Rob Enderle, a consumer analyst, says that in a struggling economy, customers increasingly need a cost justification for tech purchases like these. They weigh whether the gadget is a life changer worth paying for or an overpriced piece of tech that doesn't add value to the consumer's life and is destined to be shelfware.
"It needs to be interesting to look at, fun to use, and perform some function I've struggled with or discovered I liked doing after seeing the device," Enderle says. If that is achieved by recreating the best qualities of some golden-age product, so be it. If not, you may have just created the next MSN Direct SmartWatch, which let wearers get exactly the same MSN data they could get on their smartphone and was really ugly.
Jonas Damon, a creative director at Frog, a New York City-based design company, says that regardless of how much old function is blended with the new tech, new products should solve a new problem, not just re-solve an old one. "The level of innovation or level of advanced technology [needs to] balance with the problem we are solving for," says Damon. "The solution is often a blend of old and new."
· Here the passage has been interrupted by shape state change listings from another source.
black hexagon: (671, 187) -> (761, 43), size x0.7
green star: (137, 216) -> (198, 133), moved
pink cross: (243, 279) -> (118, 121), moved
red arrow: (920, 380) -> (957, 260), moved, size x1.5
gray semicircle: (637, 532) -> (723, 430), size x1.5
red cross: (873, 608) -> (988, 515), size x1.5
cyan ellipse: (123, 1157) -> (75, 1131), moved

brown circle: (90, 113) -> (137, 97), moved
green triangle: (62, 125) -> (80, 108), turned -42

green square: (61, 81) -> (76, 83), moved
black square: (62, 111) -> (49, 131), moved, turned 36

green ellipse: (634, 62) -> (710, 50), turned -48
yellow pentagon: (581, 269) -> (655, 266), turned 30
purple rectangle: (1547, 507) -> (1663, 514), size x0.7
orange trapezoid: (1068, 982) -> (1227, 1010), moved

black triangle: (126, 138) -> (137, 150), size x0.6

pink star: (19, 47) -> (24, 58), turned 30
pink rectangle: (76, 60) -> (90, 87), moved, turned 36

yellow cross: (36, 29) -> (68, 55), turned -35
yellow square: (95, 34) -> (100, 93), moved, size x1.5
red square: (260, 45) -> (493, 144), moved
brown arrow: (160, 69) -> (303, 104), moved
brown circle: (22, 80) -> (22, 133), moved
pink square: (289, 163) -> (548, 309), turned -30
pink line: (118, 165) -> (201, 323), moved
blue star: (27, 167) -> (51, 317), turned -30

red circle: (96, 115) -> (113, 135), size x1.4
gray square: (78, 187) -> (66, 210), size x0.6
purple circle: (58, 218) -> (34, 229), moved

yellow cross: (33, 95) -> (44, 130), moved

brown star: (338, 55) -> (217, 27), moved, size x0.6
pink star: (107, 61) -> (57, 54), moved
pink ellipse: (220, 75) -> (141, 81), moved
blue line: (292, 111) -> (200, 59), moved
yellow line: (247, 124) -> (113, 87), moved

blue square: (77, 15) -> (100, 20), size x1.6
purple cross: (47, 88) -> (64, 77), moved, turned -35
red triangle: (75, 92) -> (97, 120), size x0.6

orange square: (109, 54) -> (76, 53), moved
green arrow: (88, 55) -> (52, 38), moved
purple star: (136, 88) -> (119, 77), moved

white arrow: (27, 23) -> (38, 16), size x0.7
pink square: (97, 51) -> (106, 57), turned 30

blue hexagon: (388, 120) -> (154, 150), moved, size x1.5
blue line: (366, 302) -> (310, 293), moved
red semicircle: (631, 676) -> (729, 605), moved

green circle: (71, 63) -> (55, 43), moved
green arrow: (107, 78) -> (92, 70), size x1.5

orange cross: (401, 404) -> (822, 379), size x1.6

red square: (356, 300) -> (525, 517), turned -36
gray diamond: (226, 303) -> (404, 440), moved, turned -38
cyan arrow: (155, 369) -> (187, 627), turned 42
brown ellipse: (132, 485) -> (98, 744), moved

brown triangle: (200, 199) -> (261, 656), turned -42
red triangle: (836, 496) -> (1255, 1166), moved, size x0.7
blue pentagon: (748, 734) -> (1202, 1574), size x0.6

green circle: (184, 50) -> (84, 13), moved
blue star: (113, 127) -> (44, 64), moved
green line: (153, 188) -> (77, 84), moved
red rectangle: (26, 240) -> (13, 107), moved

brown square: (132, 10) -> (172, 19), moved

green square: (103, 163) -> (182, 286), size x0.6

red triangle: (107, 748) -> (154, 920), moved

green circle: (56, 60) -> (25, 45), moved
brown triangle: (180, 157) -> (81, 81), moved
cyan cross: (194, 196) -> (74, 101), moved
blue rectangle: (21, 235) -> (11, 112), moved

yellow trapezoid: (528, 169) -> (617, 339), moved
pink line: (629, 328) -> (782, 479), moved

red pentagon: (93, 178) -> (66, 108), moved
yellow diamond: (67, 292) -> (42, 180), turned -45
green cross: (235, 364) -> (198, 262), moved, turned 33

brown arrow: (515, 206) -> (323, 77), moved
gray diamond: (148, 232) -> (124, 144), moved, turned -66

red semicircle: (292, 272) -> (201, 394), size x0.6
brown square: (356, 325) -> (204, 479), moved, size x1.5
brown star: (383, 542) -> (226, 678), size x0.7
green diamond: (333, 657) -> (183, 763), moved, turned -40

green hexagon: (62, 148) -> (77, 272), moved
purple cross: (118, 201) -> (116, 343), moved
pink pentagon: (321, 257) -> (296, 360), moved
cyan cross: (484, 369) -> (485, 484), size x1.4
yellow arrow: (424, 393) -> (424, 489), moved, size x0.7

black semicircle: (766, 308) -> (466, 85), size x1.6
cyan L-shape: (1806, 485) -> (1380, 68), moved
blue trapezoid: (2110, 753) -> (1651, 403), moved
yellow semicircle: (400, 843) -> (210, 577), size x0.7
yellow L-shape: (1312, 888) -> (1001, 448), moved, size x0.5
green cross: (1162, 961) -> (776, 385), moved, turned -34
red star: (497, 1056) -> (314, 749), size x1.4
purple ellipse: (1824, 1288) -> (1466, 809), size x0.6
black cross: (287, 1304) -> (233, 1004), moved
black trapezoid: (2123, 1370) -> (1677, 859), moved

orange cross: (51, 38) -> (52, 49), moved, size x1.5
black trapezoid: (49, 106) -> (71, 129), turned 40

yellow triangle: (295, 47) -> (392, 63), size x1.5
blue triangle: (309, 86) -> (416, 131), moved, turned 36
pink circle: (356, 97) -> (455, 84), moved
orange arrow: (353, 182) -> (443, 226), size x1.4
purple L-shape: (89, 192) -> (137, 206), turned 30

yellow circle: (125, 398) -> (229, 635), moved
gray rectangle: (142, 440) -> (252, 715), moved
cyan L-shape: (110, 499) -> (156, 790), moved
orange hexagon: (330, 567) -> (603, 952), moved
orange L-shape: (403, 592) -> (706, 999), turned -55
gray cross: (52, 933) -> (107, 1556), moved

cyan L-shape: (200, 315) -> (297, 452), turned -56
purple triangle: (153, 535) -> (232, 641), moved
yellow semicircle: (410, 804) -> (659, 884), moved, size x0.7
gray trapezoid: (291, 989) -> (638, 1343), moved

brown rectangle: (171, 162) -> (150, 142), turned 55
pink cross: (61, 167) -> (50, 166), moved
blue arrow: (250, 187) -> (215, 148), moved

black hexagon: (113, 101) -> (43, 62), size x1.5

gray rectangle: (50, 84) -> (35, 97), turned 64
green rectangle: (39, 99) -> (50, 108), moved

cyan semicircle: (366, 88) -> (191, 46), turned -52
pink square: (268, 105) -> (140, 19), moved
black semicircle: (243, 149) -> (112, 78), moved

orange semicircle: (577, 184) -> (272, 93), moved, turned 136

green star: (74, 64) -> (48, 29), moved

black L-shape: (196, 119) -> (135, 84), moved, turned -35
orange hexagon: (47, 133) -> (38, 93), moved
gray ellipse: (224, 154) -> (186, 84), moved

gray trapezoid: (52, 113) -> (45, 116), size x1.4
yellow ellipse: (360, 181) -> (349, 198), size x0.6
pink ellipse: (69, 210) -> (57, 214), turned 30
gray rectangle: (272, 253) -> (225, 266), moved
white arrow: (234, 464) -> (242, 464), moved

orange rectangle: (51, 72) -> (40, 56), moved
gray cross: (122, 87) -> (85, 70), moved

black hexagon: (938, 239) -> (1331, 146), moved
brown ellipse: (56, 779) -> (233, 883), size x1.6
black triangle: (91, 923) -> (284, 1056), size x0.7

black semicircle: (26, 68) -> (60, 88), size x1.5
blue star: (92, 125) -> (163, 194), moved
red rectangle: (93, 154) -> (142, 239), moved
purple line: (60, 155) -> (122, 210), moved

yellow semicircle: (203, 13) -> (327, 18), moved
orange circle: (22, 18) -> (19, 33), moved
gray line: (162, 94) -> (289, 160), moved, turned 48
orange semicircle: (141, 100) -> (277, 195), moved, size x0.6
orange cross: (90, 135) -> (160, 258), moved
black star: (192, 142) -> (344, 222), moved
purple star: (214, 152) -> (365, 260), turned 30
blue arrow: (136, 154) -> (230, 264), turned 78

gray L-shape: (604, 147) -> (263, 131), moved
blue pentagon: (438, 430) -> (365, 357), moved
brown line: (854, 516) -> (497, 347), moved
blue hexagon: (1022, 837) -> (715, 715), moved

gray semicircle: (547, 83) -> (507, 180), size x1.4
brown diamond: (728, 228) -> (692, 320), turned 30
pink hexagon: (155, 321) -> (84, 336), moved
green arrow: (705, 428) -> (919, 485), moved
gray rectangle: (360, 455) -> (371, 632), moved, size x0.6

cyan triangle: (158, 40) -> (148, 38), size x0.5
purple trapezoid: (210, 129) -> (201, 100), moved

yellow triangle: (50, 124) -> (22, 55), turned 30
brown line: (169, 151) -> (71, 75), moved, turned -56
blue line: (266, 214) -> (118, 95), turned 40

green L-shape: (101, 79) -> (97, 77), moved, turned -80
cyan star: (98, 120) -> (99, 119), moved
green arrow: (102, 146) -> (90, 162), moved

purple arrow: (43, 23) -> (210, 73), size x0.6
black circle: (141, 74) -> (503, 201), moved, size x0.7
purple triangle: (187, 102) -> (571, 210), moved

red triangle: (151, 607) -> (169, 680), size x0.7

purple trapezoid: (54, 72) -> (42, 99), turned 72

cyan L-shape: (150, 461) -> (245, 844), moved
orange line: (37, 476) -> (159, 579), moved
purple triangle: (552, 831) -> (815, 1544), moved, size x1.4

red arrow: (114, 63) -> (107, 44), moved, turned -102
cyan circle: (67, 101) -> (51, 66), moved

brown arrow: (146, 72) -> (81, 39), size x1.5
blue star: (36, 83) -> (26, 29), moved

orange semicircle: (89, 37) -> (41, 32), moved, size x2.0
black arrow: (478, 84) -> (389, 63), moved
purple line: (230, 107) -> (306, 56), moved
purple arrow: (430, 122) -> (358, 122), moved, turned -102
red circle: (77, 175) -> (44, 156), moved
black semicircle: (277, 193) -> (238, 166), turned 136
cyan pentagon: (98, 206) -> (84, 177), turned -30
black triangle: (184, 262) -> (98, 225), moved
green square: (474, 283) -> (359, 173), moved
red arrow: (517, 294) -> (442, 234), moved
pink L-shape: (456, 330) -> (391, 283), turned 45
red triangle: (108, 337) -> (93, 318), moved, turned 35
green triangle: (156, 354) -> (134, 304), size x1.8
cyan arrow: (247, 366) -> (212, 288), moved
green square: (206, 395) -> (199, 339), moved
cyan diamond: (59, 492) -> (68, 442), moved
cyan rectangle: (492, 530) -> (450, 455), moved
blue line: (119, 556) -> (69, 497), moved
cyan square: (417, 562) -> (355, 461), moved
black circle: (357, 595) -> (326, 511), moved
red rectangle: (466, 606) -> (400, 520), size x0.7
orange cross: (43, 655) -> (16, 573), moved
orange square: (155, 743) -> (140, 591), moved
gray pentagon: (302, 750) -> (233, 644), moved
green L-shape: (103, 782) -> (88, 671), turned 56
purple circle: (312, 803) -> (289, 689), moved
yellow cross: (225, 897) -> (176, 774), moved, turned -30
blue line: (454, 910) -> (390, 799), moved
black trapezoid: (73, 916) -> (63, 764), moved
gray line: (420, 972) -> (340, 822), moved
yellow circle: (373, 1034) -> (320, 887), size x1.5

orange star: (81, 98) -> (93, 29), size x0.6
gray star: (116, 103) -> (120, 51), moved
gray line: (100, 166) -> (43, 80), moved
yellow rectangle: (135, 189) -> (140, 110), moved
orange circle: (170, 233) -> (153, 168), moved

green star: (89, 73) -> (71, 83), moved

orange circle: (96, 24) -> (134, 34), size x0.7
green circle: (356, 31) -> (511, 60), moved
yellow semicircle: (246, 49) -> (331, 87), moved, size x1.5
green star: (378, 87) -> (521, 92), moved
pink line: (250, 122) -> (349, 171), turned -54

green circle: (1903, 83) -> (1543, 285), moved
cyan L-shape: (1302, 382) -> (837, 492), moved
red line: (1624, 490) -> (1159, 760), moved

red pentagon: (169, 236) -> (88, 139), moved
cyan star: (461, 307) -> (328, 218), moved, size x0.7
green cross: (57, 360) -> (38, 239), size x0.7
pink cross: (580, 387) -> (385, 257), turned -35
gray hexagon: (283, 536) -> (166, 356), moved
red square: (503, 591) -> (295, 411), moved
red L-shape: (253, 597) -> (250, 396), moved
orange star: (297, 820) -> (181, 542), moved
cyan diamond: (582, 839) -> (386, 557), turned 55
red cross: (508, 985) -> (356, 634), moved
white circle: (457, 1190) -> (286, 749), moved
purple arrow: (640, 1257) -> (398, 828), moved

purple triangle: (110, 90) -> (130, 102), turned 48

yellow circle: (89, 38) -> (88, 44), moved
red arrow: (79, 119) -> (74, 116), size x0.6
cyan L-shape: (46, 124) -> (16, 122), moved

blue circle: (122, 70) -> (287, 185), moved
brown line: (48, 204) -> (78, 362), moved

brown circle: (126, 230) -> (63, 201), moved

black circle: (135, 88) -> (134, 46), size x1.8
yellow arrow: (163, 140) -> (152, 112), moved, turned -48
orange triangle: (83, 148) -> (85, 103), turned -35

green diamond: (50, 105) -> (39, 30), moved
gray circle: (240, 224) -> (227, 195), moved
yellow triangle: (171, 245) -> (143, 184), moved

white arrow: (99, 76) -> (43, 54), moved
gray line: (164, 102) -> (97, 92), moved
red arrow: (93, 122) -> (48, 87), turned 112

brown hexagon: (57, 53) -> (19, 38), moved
Does a $1,000 product that uses the best technology available to recreate the experience of a piece of paper strike that balance? We tested it, and other products, to find out.
Our verdict: The successful products, as always, will feature a design with enough new functionality to entice consumers to buy a higher-tech version of something they already have, not a design that leaves them unsatisfied and demanding more for their hard-earned dollar.
AT&T Trimline vs. LG G Flex
The G Flex smartphone ($695, or $299 with a two-year AT&T contract) reduces glare on video calls and increases the audio quality for voice-only calls. That's owing to an ever-so-slight bend in the phone at both ends, mimicking what you would find on an AT&T Trimline phone. But the Trimline's still just a phone at the end of the day.
Notebook vs. Sony DPT-S1
The Sony DPT-S1 is a 0.26-inch-thick flexible e-reader with a 13.3-inch display that makes digital documents look like real paper. It stores thousands of pages and recognizes pen inputs, but it still can't match paper's crisp reading surface and ease of browsing. Plus, paper never needs a recharge. At $1,000, it's got a long way to go to match the value of a notebook.
Oak chair vs. Steelcase Gesture
The Steelcase Gesture can lean back to a near-horizontal position--so your hands are free for tablet typing--while holding you firmly in place. The arms swing down and out of the way. There's no knob to adjust for the tilt angle, because the chair adjusts automatically. All for $979--about $500 more than a reclining oak chair.